Generating a Spotify Playlist
Home Page - Data Preparation - Data Exploration - Dimensionality Reduction - Clustering Techniques - Playlist Generation - Conclusion - Authors’ Gift
Identifying Clusters of Songs
Our belief in generating playlists is that each playlist should have a theme, which we thought would be best represented by clustering songs. With these clusters, we could assume that songs are similar along some dimensions identified by the unsupervised machine learning algorithm and would go well together on a single playlist. We explored several methods of clustering to find groups of songs that belong together based on their characteristics such as tempo, valence, etc.
t-SNE Visual Representation
We used the technique t-Distributed Stochastic Neighbor Embedding (t-SNE) to visualize our high-dimension data in the 2-D space. We show below the t-SNE representations of the data output from the autoencoder we trained for clustering.

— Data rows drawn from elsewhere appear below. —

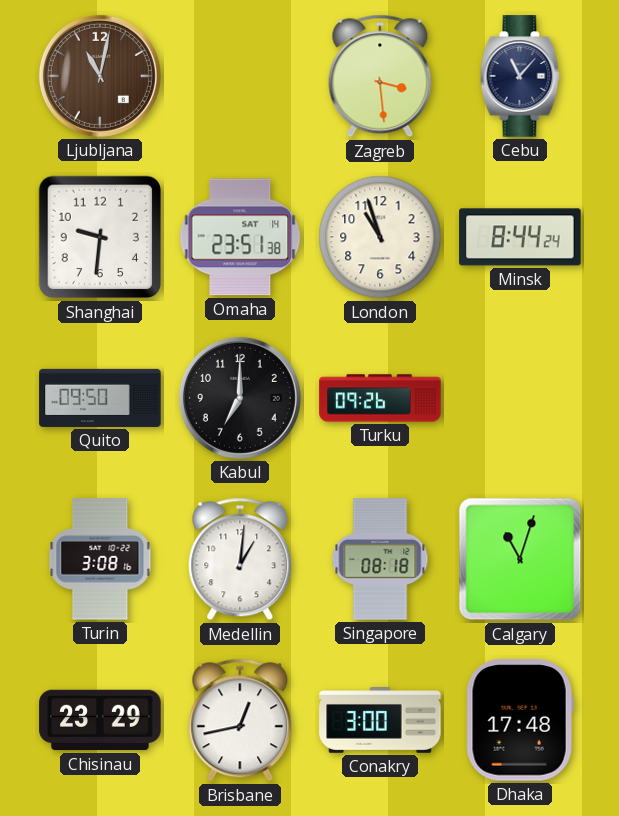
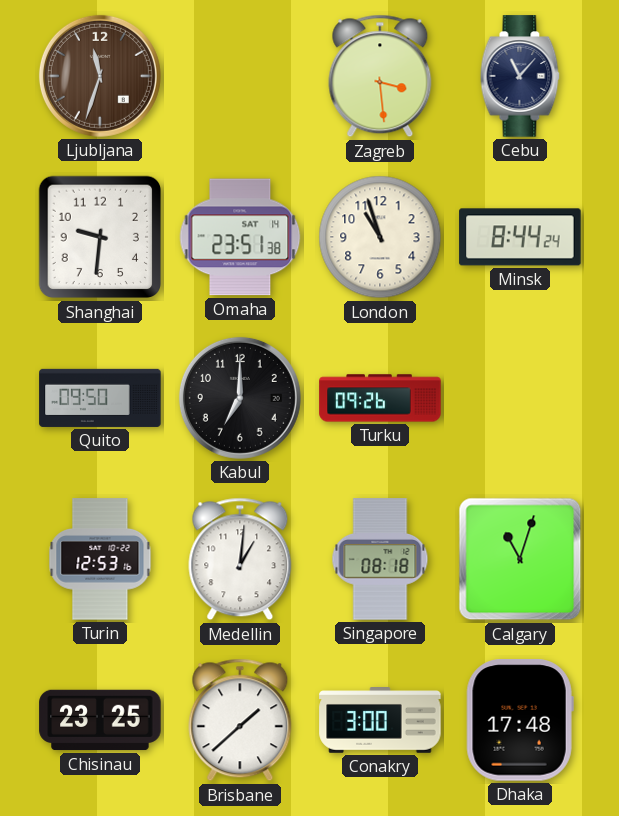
Ljubljana: 11:02 -> 11:33
Turin: 3:08 -> 12:53
Chisinau: 23:29 -> 23:25
Brisbane: 12:43 -> 1:38
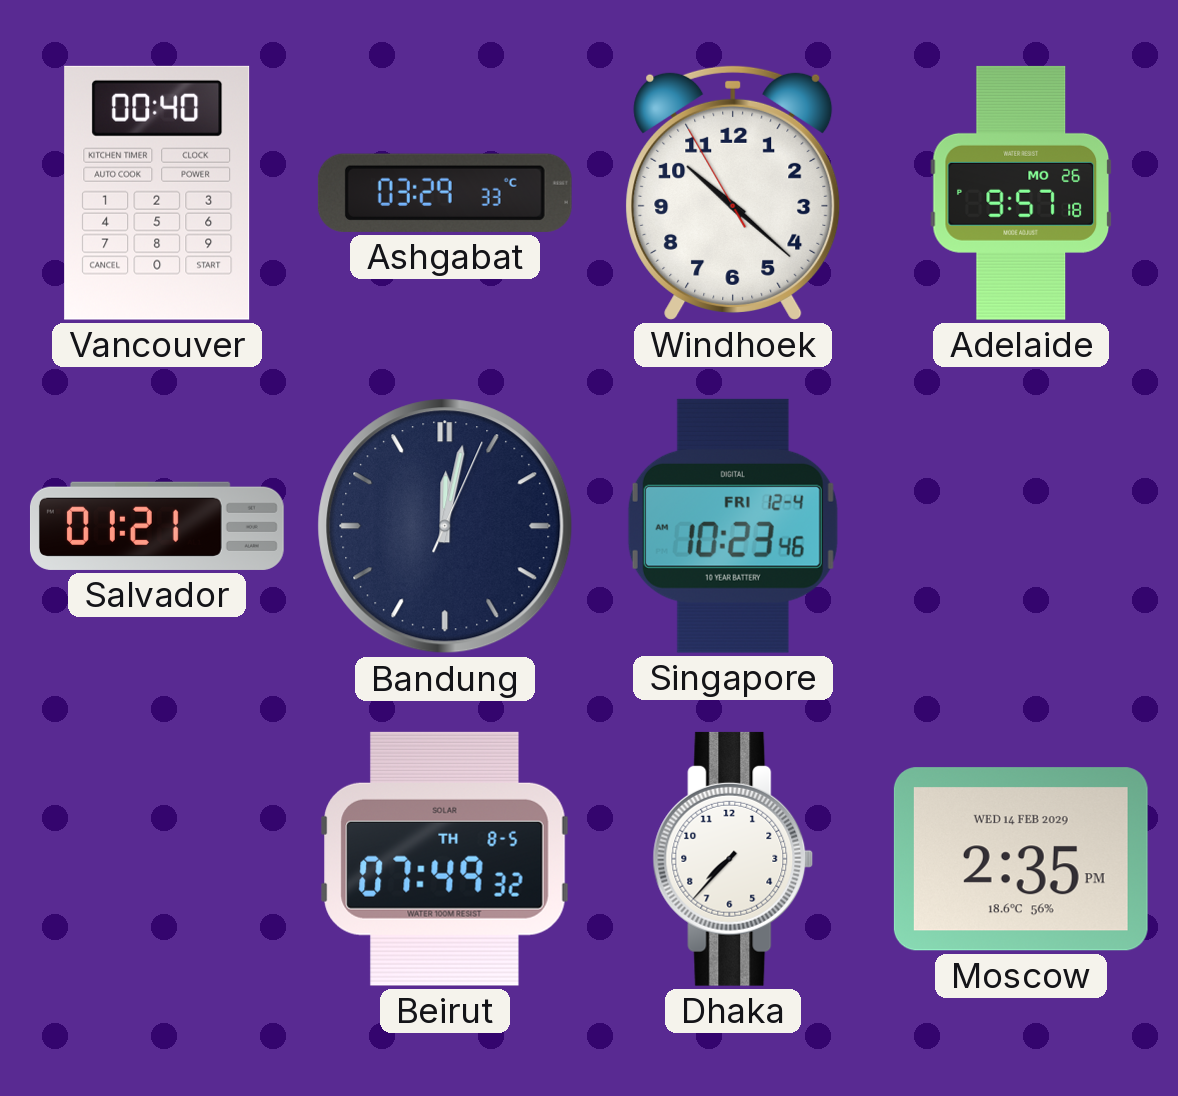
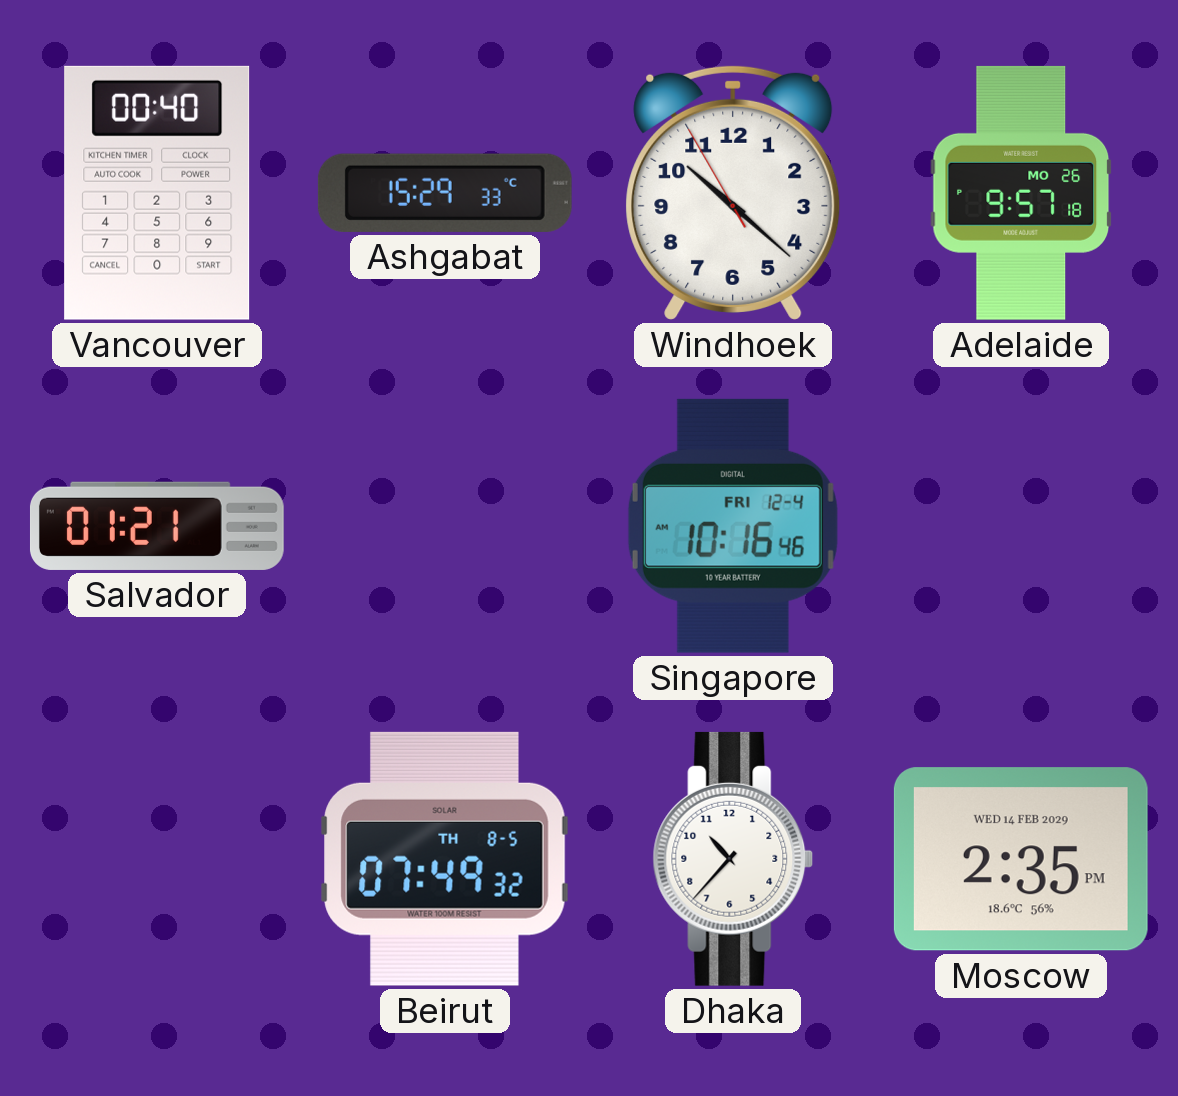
Ashgabat: 03:29 -> 15:29
Bandung: 12:02 -> none
Singapore: 10:23 -> 10:16
Dhaka: 7:37 -> 10:37
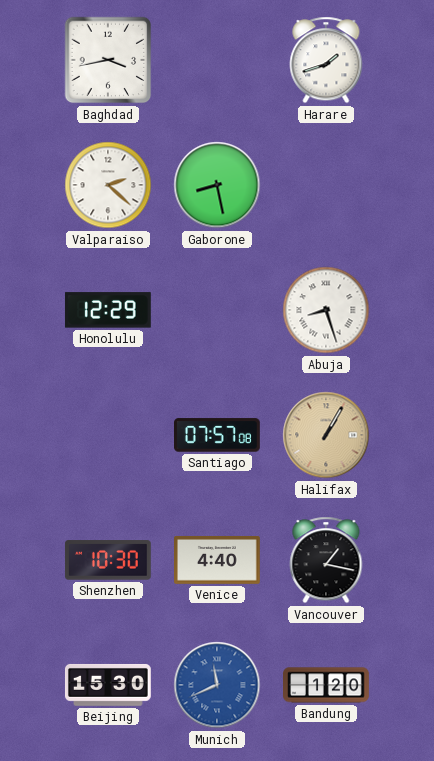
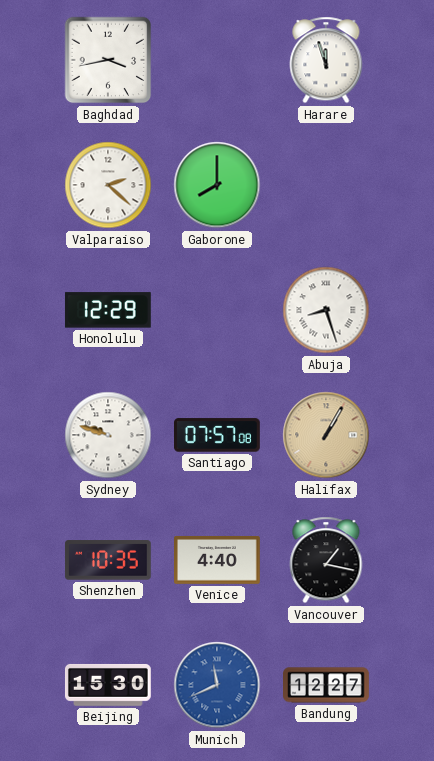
Harare: 1:42 -> 11:57
Gaborone: 8:28 -> 8:00
Sydney: none -> 9:48
Shenzhen: 10:30 -> 10:35
Bandung: 1:20 -> 12:27
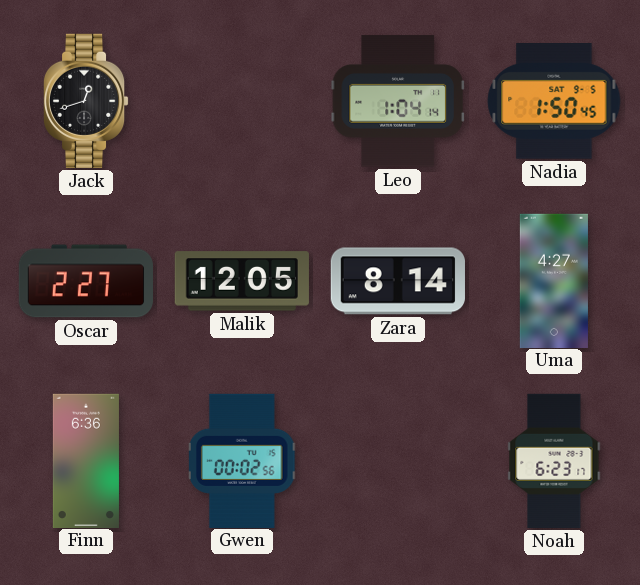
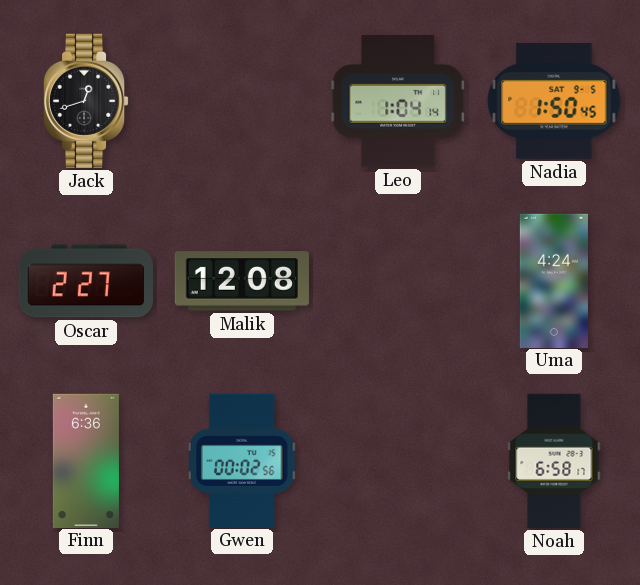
Malik: 12:05 -> 12:08
Zara: 8:14 -> none
Uma: 4:27 -> 4:24
Noah: 6:23 -> 6:58
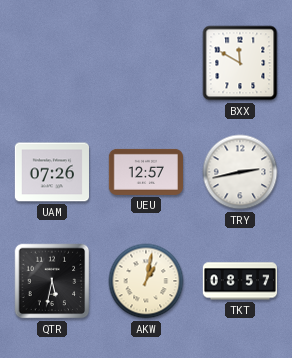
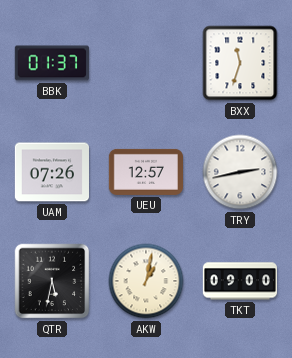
BBK: none -> 01:37
BXX: 11:50 -> 11:33
TKT: 08:57 -> 09:00
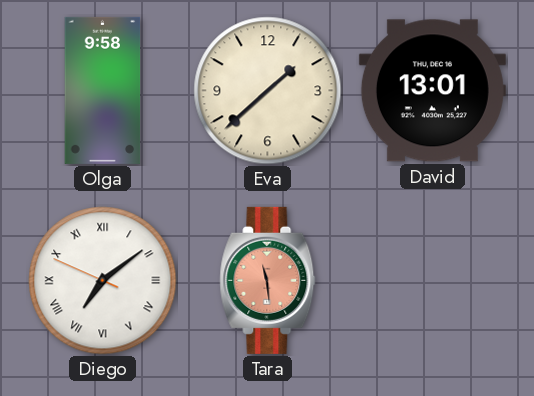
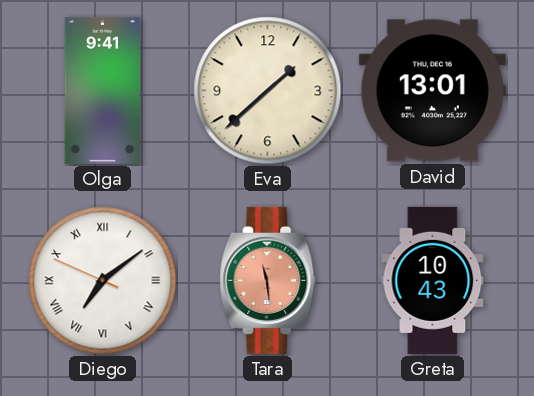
Olga: 9:58 -> 9:41
Greta: none -> 10:43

t-SNE maps each datapoint in the higher dimension input dataset to a lower dimension space (typically 2-D or 3-D) for the purposes of visualization. The mapping is created in a way such that nearby points in the lower dimension space correspond to “similar” datapoints in the original space and distant points correspond to “dissimilar” datapoints. The lower dimension representation can then be consumed similar to other standard visualizations such as scatterplots.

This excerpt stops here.